══ DATA FOR THIS EXERCISE
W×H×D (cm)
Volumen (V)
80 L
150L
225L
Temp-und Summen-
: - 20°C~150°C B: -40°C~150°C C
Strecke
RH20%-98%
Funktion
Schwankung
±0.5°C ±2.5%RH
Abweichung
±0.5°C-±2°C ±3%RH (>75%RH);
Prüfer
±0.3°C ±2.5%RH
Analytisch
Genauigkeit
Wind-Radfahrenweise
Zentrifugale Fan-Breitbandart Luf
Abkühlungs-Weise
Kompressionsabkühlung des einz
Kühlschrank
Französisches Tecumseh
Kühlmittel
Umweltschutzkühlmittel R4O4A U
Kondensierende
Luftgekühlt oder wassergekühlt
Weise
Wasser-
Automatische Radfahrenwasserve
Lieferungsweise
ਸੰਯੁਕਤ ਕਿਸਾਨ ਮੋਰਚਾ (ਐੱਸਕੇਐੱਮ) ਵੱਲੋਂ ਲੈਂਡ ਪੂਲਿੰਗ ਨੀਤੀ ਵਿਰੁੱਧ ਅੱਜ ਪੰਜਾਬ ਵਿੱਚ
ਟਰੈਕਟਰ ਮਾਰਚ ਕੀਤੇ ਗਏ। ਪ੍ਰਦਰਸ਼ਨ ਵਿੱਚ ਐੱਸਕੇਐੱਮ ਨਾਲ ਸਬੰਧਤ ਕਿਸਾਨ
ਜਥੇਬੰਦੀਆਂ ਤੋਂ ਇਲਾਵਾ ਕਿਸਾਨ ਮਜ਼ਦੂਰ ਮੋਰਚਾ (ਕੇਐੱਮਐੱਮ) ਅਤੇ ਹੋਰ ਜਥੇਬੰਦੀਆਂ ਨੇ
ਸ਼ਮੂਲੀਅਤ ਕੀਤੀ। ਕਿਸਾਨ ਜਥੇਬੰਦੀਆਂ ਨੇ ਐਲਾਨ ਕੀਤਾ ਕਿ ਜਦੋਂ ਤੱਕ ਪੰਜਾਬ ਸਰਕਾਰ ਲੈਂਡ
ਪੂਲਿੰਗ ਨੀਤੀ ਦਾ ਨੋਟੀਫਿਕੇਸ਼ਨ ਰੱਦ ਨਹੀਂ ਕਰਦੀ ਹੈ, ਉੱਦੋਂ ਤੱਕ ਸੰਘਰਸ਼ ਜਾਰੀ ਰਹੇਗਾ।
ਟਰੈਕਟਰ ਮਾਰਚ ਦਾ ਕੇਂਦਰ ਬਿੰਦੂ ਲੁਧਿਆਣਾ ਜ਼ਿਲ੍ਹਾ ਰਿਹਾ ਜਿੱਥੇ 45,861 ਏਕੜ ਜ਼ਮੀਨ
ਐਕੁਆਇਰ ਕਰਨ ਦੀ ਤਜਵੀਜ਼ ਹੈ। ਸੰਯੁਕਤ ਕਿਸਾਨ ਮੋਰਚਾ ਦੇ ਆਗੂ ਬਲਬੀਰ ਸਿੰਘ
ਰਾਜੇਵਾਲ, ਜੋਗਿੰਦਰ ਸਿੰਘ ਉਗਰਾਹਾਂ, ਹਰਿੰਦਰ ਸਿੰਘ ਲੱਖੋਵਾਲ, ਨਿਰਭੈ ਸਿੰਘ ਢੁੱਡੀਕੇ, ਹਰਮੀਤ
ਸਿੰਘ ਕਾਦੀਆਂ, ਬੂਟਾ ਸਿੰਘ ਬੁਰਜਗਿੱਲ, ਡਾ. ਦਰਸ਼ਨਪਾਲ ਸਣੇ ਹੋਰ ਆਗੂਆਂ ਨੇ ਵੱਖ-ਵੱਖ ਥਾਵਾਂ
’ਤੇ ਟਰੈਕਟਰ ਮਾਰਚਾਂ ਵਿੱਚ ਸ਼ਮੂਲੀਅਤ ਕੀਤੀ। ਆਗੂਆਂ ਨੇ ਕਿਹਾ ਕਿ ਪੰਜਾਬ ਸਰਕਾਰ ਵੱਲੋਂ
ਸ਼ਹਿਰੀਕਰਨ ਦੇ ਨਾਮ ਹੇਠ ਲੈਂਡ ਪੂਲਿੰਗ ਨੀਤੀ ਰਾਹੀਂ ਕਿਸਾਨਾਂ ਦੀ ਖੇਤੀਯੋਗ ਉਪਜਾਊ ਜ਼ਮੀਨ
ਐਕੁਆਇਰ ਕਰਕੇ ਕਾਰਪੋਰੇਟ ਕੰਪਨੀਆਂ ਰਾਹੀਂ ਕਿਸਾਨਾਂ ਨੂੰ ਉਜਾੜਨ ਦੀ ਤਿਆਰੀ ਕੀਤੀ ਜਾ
════
> [REQUIREMENT] Return all of the material verbatim, with no line left out.

> [EXERCISE RESPONSE]
W×H×D (cm)
Volumen (V)
80 L
150L
225L
Temp-und Summen-
: - 20°C~150°C B: -40°C~150°C C
Strecke
RH20%-98%
Funktion
Schwankung
±0.5°C ±2.5%RH
Abweichung
±0.5°C-±2°C ±3%RH (>75%RH);
Prüfer
±0.3°C ±2.5%RH
Analytisch
Genauigkeit
Wind-Radfahrenweise
Zentrifugale Fan-Breitbandart Luf
Abkühlungs-Weise
Kompressionsabkühlung des einz
Kühlschrank
Französisches Tecumseh
Kühlmittel
Umweltschutzkühlmittel R4O4A U
Kondensierende
Luftgekühlt oder wassergekühlt
Weise
Wasser-
Automatische Radfahrenwasserve
Lieferungsweise
ਸੰਯੁਕਤ ਕਿਸਾਨ ਮੋਰਚਾ (ਐੱਸਕੇਐੱਮ) ਵੱਲੋਂ ਲੈਂਡ ਪੂਲਿੰਗ ਨੀਤੀ ਵਿਰੁੱਧ ਅੱਜ ਪੰਜਾਬ ਵਿੱਚ
ਟਰੈਕਟਰ ਮਾਰਚ ਕੀਤੇ ਗਏ। ਪ੍ਰਦਰਸ਼ਨ ਵਿੱਚ ਐੱਸਕੇਐੱਮ ਨਾਲ ਸਬੰਧਤ ਕਿਸਾਨ
ਜਥੇਬੰਦੀਆਂ ਤੋਂ ਇਲਾਵਾ ਕਿਸਾਨ ਮਜ਼ਦੂਰ ਮੋਰਚਾ (ਕੇਐੱਮਐੱਮ) ਅਤੇ ਹੋਰ ਜਥੇਬੰਦੀਆਂ ਨੇ
ਸ਼ਮੂਲੀਅਤ ਕੀਤੀ। ਕਿਸਾਨ ਜਥੇਬੰਦੀਆਂ ਨੇ ਐਲਾਨ ਕੀਤਾ ਕਿ ਜਦੋਂ ਤੱਕ ਪੰਜਾਬ ਸਰਕਾਰ ਲੈਂਡ
ਪੂਲਿੰਗ ਨੀਤੀ ਦਾ ਨੋਟੀਫਿਕੇਸ਼ਨ ਰੱਦ ਨਹੀਂ ਕਰਦੀ ਹੈ, ਉੱਦੋਂ ਤੱਕ ਸੰਘਰਸ਼ ਜਾਰੀ ਰਹੇਗਾ।
ਟਰੈਕਟਰ ਮਾਰਚ ਦਾ ਕੇਂਦਰ ਬਿੰਦੂ ਲੁਧਿਆਣਾ ਜ਼ਿਲ੍ਹਾ ਰਿਹਾ ਜਿੱਥੇ 45,861 ਏਕੜ ਜ਼ਮੀਨ
ਐਕੁਆਇਰ ਕਰਨ ਦੀ ਤਜਵੀਜ਼ ਹੈ। ਸੰਯੁਕਤ ਕਿਸਾਨ ਮੋਰਚਾ ਦੇ ਆਗੂ ਬਲਬੀਰ ਸਿੰਘ
ਰਾਜੇਵਾਲ, ਜੋਗਿੰਦਰ ਸਿੰਘ ਉਗਰਾਹਾਂ, ਹਰਿੰਦਰ ਸਿੰਘ ਲੱਖੋਵਾਲ, ਨਿਰਭੈ ਸਿੰਘ ਢੁੱਡੀਕੇ, ਹਰਮੀਤ
ਸਿੰਘ ਕਾਦੀਆਂ, ਬੂਟਾ ਸਿੰਘ ਬੁਰਜਗਿੱਲ, ਡਾ. ਦਰਸ਼ਨਪਾਲ ਸਣੇ ਹੋਰ ਆਗੂਆਂ ਨੇ ਵੱਖ-ਵੱਖ ਥਾਵਾਂ
’ਤੇ ਟਰੈਕਟਰ ਮਾਰਚਾਂ ਵਿੱਚ ਸ਼ਮੂਲੀਅਤ ਕੀਤੀ। ਆਗੂਆਂ ਨੇ ਕਿਹਾ ਕਿ ਪੰਜਾਬ ਸਰਕਾਰ ਵੱਲੋਂ
ਸ਼ਹਿਰੀਕਰਨ ਦੇ ਨਾਮ ਹੇਠ ਲੈਂਡ ਪੂਲਿੰਗ ਨੀਤੀ ਰਾਹੀਂ ਕਿਸਾਨਾਂ ਦੀ ਖੇਤੀਯੋਗ ਉਪਜਾਊ ਜ਼ਮੀਨ
ਐਕੁਆਇਰ ਕਰਕੇ ਕਾਰਪੋਰੇਟ ਕੰਪਨੀਆਂ ਰਾਹੀਂ ਕਿਸਾਨਾਂ ਨੂੰ ਉਜਾੜਨ ਦੀ ਤਿਆਰੀ ਕੀਤੀ ਜਾ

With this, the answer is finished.